Normally, the primary criterion for judging whether a polymer can be used as a drag reducer is its water solubility [17]. Thus, the dissolution time of HVFR was measured at an MCR 302 rheometer using a concentric cylinder geometry CC27 at a constant temperature of 30 °C and a fixed polymer concentration of 1000 mg⋅L−1 under different rotational speeds.
The viscosity−time dependence for the aqueous solution of HVFR under different rotational speeds is presented in Figure 4. The shear viscosity in each curve sharply ascends and thereafter remains stable with time, indicative of full dissolution of the HVFR. Besides, it is clear that the dissolution time of HVFR increases from 240 to 630 s as the rotational speed decreases from 700 to 100 rpm.
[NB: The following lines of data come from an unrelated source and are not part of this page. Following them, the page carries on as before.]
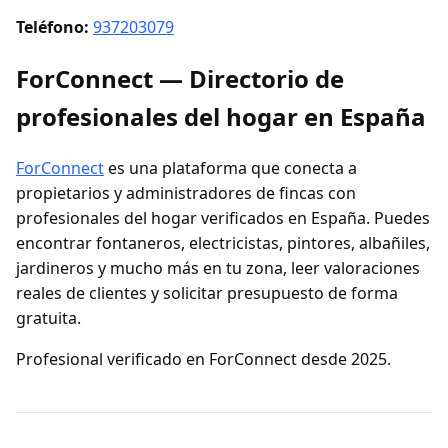
Teléfono:
937203079
ForConnect — Directorio de
profesionales del hogar en España
ForConnect
es una plataforma que conecta a
propietarios y administradores de fincas con
profesionales del hogar verificados en España. Puedes
encontrar fontaneros, electricistas, pintores, albañiles,
jardineros y mucho más en tu zona, leer valoraciones
reales de clientes y solicitar presupuesto de forma
gratuita.
Profesional verificado en ForConnect desde 2025.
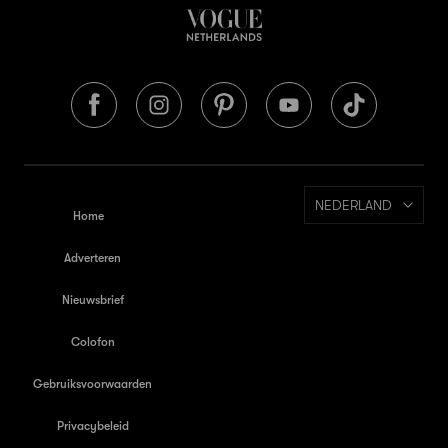
NEDERLAND
Home
Adverteren
Nieuwsbrief
Colofon
Gebruiksvoorwaarden
Privacybeleid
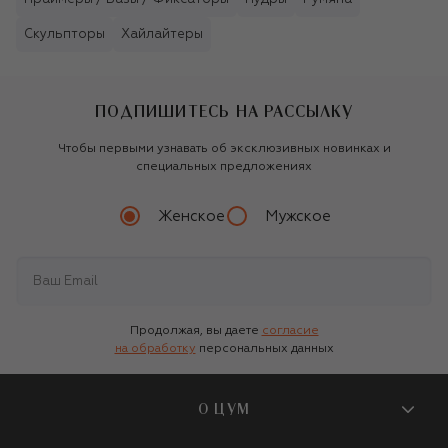
Скульпторы
Хайлайтеры
ПОДПИШИТЕСЬ НА РАССЫЛКУ
Чтобы первыми узнавать об эксклюзивных новинках и
специальных предложениях
Женское
Мужское
Продолжая, вы даете
согласие
на обработку
персональных данных
О ЦУМ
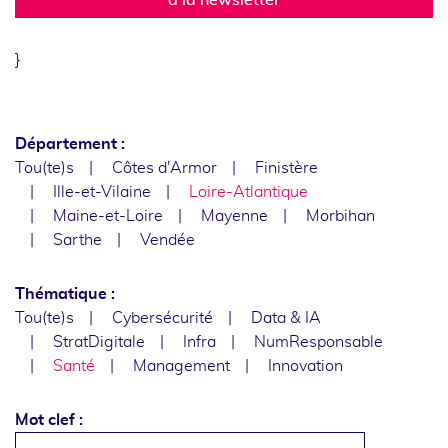
}
Département :
Tou(te)s
Côtes d'Armor
Finistère
Ille-et-Vilaine
Loire-Atlantique
Maine-et-Loire
Mayenne
Morbihan
Sarthe
Vendée
Thématique :
Tou(te)s
Cybersécurité
Data & IA
StratDigitale
Infra
NumResponsable
Santé
Management
Innovation
Mot clef :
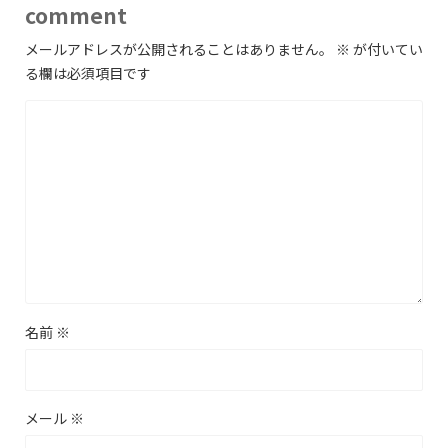
comment
メールアドレスが公開されることはありません。
※
が付いてい
る欄は必須項目です
名前
※
メール
※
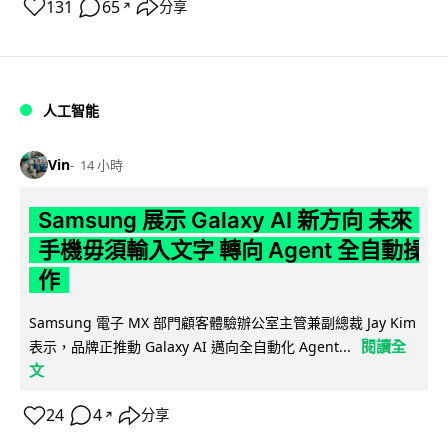
131
65
分享
↗
人工智能
Vin
14 小時
Samsung 展示 Galaxy AI 新方向 未來
手機毋須輸入文字 轉向 Agent 全自動操
作
Samsung 電子 MX 部門顧客體驗辦公室主管兼副總裁 Jay Kim
閱讀全
表示，品牌正推動 Galaxy AI 邁向全自動化 Agent...
文
24
4
分享
↗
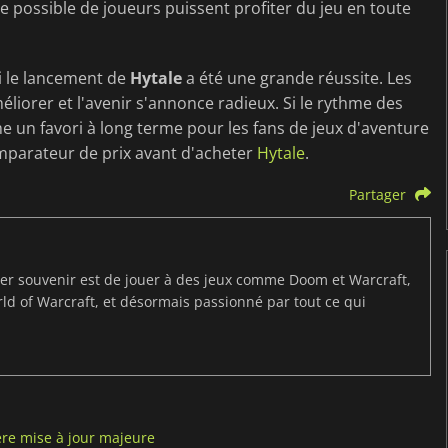
possible de joueurs puissent profiter du jeu en toute
i le lancement de
Hytale
a été une grande réussite. Les
éliorer et l'avenir s'annonce radieux. Si le rythme des
un favori à long terme pour les fans de jeux d'aventure
comparateur de prix avant d'acheter
Hytale
.
Partager
ier souvenir est de jouer à des jeux comme Doom et Warcraft,
d of Warcraft, et désormais passionné par tout ce qui
re mise à jour majeure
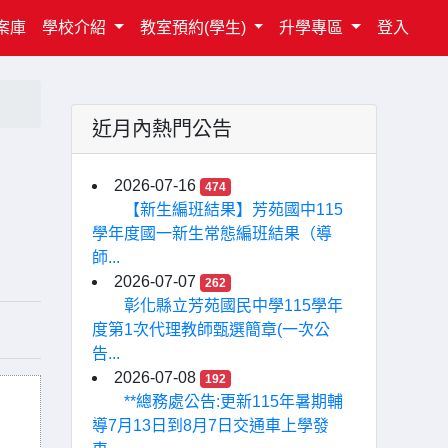
案庫
學校介紹
教室預約(學生)
升學專區
登入
近月內熱門公告
2026-07-16
474
【新生編班結果】芳苑國中115
學年度國一新生常態編班結果（導
師...
2026-07-07
262
彰化縣立芳苑國民中學115學年
度第1次代理教師甄選簡章(一次公
告...
2026-07-08
192
**總務處公告:更新115年暑期輔
導7月13日到8月7日交通車上學發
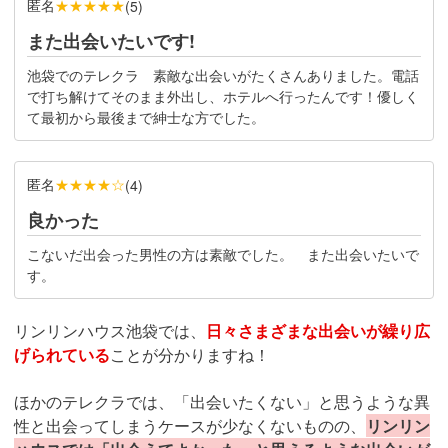
匿名
★★★★★
(
5
)
また出会いたいです!
池袋でのテレクラ　素敵な出会いがたくさんありました。電話
で打ち解けてそのまま外出し、ホテルへ行ったんです！優しく
て最初から最後まで紳士な方でした。
匿名
★★★★☆
(
4
)
良かった
こないだ出会った男性の方は素敵でした。　また出会いたいで
す。
リンリンハウス池袋では、
日々さまざまな出会いが繰り広
げられている
ことが分かりますね！
ほかのテレクラでは、「出会いたくない」と思うような異
性と出会ってしまうケースが少なくないものの、
リンリン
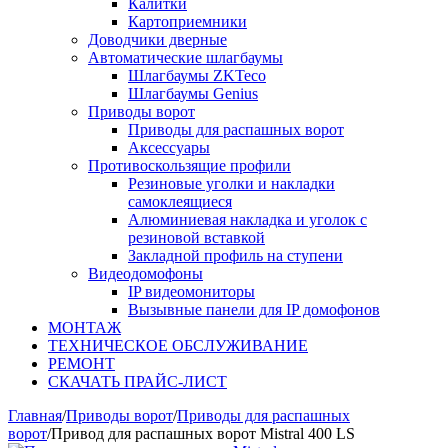
Калитки
Картоприемники
Доводчики дверные
Автоматические шлагбаумы
Шлагбаумы ZKTeco
Шлагбаумы Genius
Приводы ворот
Приводы для распашных ворот
Аксессуары
Противоскользящие профили
Резиновые уголки и накладки
самоклеящиеся
Алюминиевая накладка и уголок с
резиновой вставкой
Закладной профиль на ступени
Видеодомофоны
IP видеомониторы
Вызывные панели для IP домофонов
МОНТАЖ
ТЕХНИЧЕСКОЕ ОБСЛУЖИВАНИЕ
РЕМОНТ
СКАЧАТЬ ПРАЙС-ЛИСТ
Главная
/
Приводы ворот
/
Приводы для распашных
ворот
/
Привод для распашных ворот Mistral 400 LS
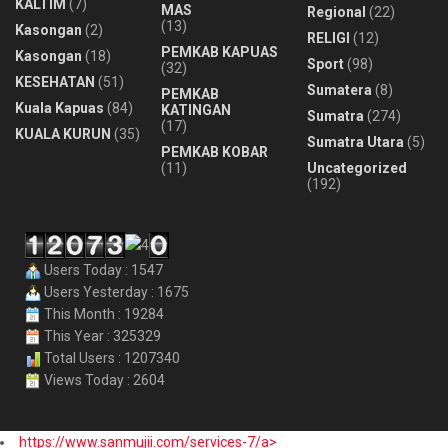
KALTIM
(7)
MAS
Regional
(22)
(13)
Kasongan
(2)
RELIGI
(12)
PEMKAB KAPUAS
Kasongan
(18)
Sport
(98)
(32)
KESEHATAN
(51)
Sumatera
(8)
PEMKAB
Kuala Kapuas
(84)
KATINGAN
Sumatra
(274)
(17)
KUALA KURUN
(35)
Sumatra Utara
(5)
PEMKAB KOBAR
(11)
Uncategorized
(192)
Users Today : 1547
Users Yesterday : 1675
This Month : 19284
This Year : 325329
Total Users : 1207340
Views Today : 2604
https://www.sanmujii.com/services-7/a>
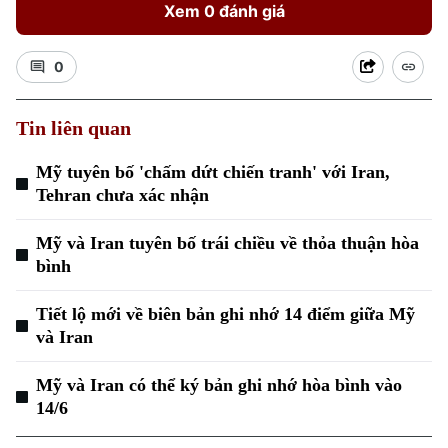
Xem 0 đánh giá
0
Tin liên quan
Xu hướng
Mỹ tuyên bố 'chấm dứt chiến tranh' với Iran,
Tehran chưa xác nhận
Mỹ và Iran tuyên bố trái chiều về thỏa thuận hòa
bình
Tiết lộ mới về biên bản ghi nhớ 14 điểm giữa Mỹ
và Iran
Mỹ và Iran có thể ký bản ghi nhớ hòa bình vào
14/6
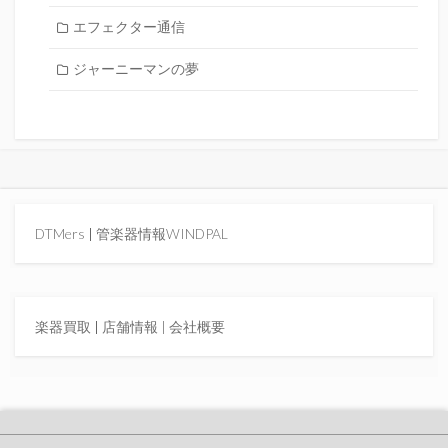
エフェクター通信
ジャーニーマンの夢
DTMers
|
管楽器情報WINDPAL
楽器買取
|
店舗情報 |
会社概要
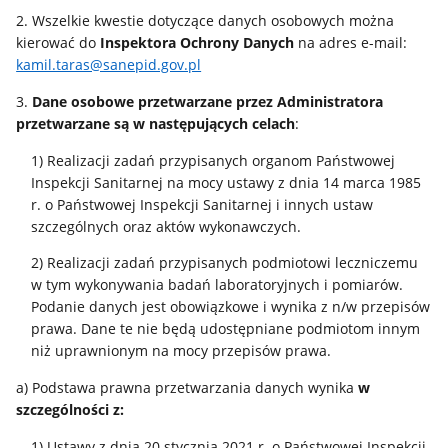
2. Wszelkie kwestie dotyczące danych osobowych można
kierować do
Inspektora Ochrony Danych
na adres e-mail:
kamil.taras@sanepid.gov.pl
3.
Dane osobowe przetwarzane przez Administratora
przetwarzane są w następujących celach
:
1) Realizacji zadań przypisanych organom Państwowej
Inspekcji Sanitarnej na mocy ustawy z dnia 14 marca 1985
r. o Państwowej Inspekcji Sanitarnej i innych ustaw
szczególnych oraz aktów wykonawczych.
2) Realizacji zadań przypisanych podmiotowi leczniczemu
w tym wykonywania badań laboratoryjnych i pomiarów.
Podanie danych jest obowiązkowe i wynika z n/w przepisów
prawa. Dane te nie będą udostępniane podmiotom innym
niż uprawnionym na mocy przepisów prawa.
a) Podstawa prawna przetwarzania danych wynika
w
szczególności z:
1) Ustawy z dnia 20 stycznia 2021 r. o Państwowej Inspekcji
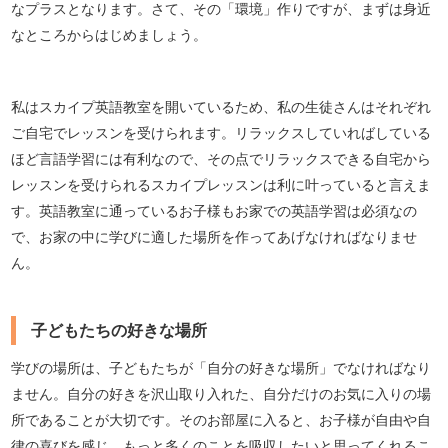
なプラスとなります。さて、その「環境」作りですが、まずは身近
なところからはじめましょう。
私はスカイプ英語教室を開いているため、私の生徒さんはそれぞれ
ご自宅でレッスンを受けられます。リラックスしていればしている
ほど言語学習には有利なので、その点でリラックスできる自宅から
レッスンを受けられるスカイプレッスンは利に叶っていると言えま
す。英語教室に通っているお子様もお家での英語学習は必須なの
で、お家の中に学びに適した場所を作ってあげなければなりませ
ん。
子どもたちの好きな場所
学びの場所は、子どもたちが「自分の好きな場所」でなければなり
ません。自分の好きを沢山取り入れた、自分だけのお気に入りの場
所であることが大切です。そのお部屋に入ると、お子様が自由や自
律の喜びを感じ、もっと多くのことを吸収したいと思ってくれるこ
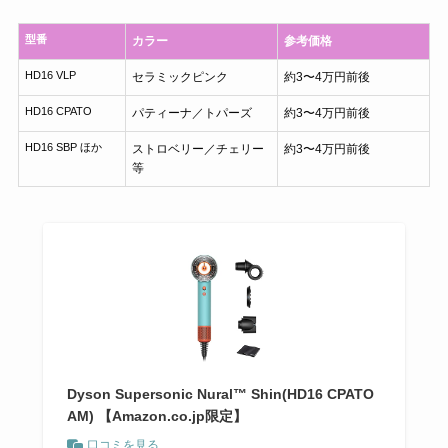
型番
カラー
参考価格
HD16 VLP
セラミックピンク
約3〜4万円前後
HD16 CPATO
パティーナ／トパーズ
約3〜4万円前後
HD16 SBP ほか
ストロベリー／チェリー
約3〜4万円前後
等
Dyson Supersonic Nural™ Shin(HD16 CPATO
AM) 【Amazon.co.jp限定】
口コミを見る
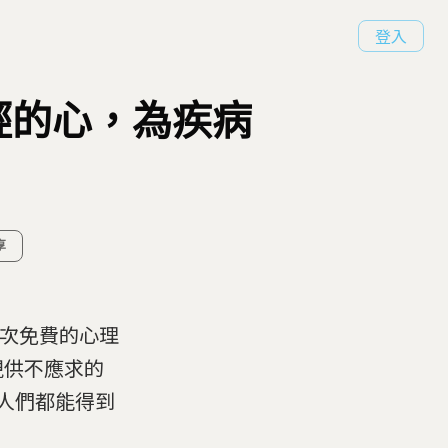
登入
輕的心，為疾病
享
三次免費的心理
現供不應求的
人們都能得到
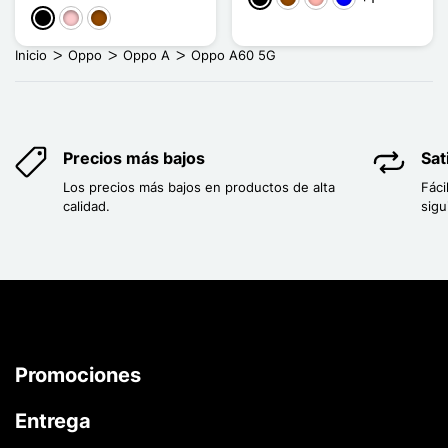
Negro
Rosa
Marrón
Inicio
Oppo
Oppo A
Oppo A60 5G
Precios más bajos
Sat
Los precios más bajos en productos de alta
Fáci
calidad.
sigu
Promociones
Entrega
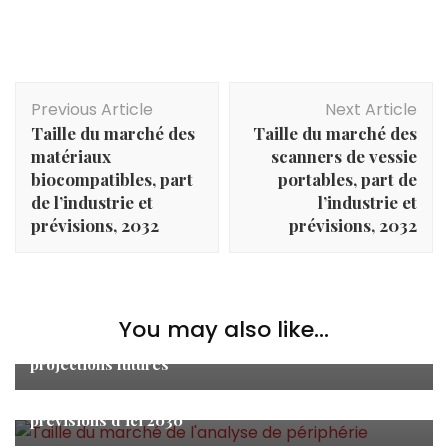
Post
Previous Article
Next Article
Navigation
Taille du marché des
Taille du marché des
matériaux
scanners de vessie
biocompatibles, part
portables, part de
de l’industrie et
l’industrie et
prévisions, 2032
prévisions, 2032
Actualités
,
Économie
D’ici [2030], Perte de poids et gestion du poids
Market Insights : un nouveau rapport de recherche
You may also like...
prédit une croissance prometteuse, des
opportunités, une analyse du secteur et des
Actualités
,
Étude de marché
projections futures
Marché mondial des systèmes de raclage de
Actualités
,
Économie
pipeline 2023 Évaluation future, taille, part, analyse,
D’ici [2030], Biosimilaires d’insuline Market
prévisions d’ici 2030
Insights : un nouveau rapport de recherche prédit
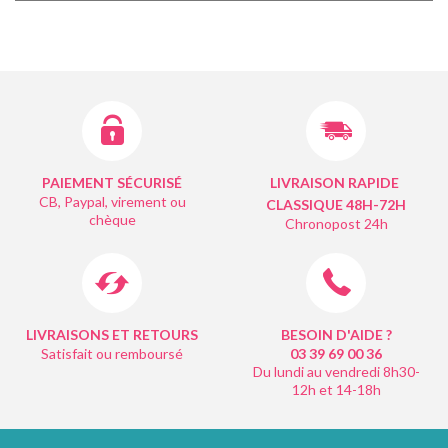
PAIEMENT SÉCURISÉ
LIVRAISON RAPIDE
CB, Paypal, virement ou
CLASSIQUE 48H-72H
chèque
Chronopost 24h
LIVRAISONS ET RETOURS
BESOIN D'AIDE ?
Satisfait ou remboursé
03 39 69 00
36
Du lundi au vendredi 8h30-
12h et 14-18h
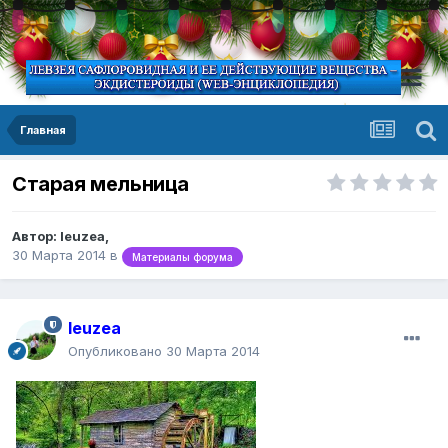
Главная
Старая мельница
Автор:
leuzea
,
30 Марта 2014
в
Материалы форума
leuzea
Опубликовано
30 Марта 2014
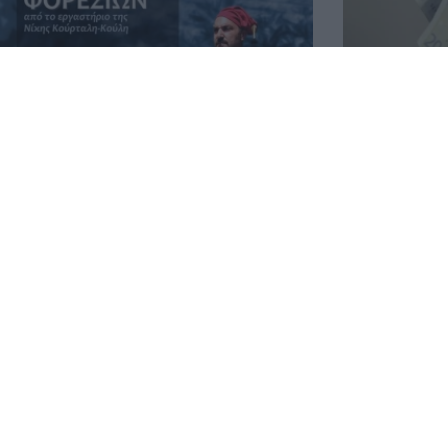
Έκθεση Παραδοσιακών Φορεσιών
Οι πληρωμές
στο Πνευματικό Κέντρο Τροπαίων
εβδομάδα 3-
04.08.2026 12:57
03.08.2026 14:
Οι δουλειές 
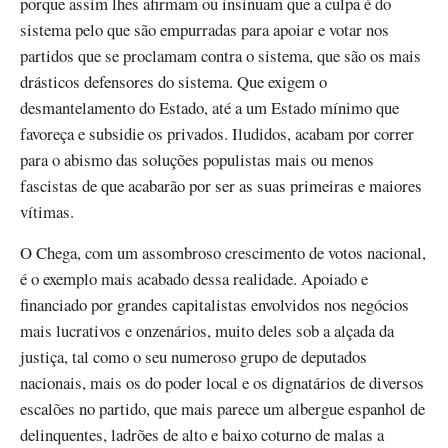
porque assim lhes afirmam ou insinuam que a culpa é do
sistema pelo que são empurradas para apoiar e votar nos
partidos que se proclamam contra o sistema, que são os mais
drásticos defensores do sistema. Que exigem o
desmantelamento do Estado, até a um Estado mínimo que
favoreça e subsidie os privados. Iludidos, acabam por correr
para o abismo das soluções populistas mais ou menos
fascistas de que acabarão por ser as suas primeiras e maiores
vítimas.
O Chega, com um assombroso crescimento de votos nacional,
é o exemplo mais acabado dessa realidade. Apoiado e
financiado por grandes capitalistas envolvidos nos negócios
mais lucrativos e onzenários, muito deles sob a alçada da
justiça, tal como o seu numeroso grupo de deputados
nacionais, mais os do poder local e os dignatários de diversos
escalões no partido, que mais parece um albergue espanhol de
delinquentes, ladrões de alto e baixo coturno de malas a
This could be ascribed to the fact that higher rotational speed induces strong violent turbulence, substantially improving the surface hydration of polymer powder and leading to reduction of the mass transfer resistance between the polymer powder and water. Therefore, the dissolution time of HVFR accordingly decreases. To the best of our knowledge, the dissolution time of HVFR is superior to that of the reported drag reducers [6,29].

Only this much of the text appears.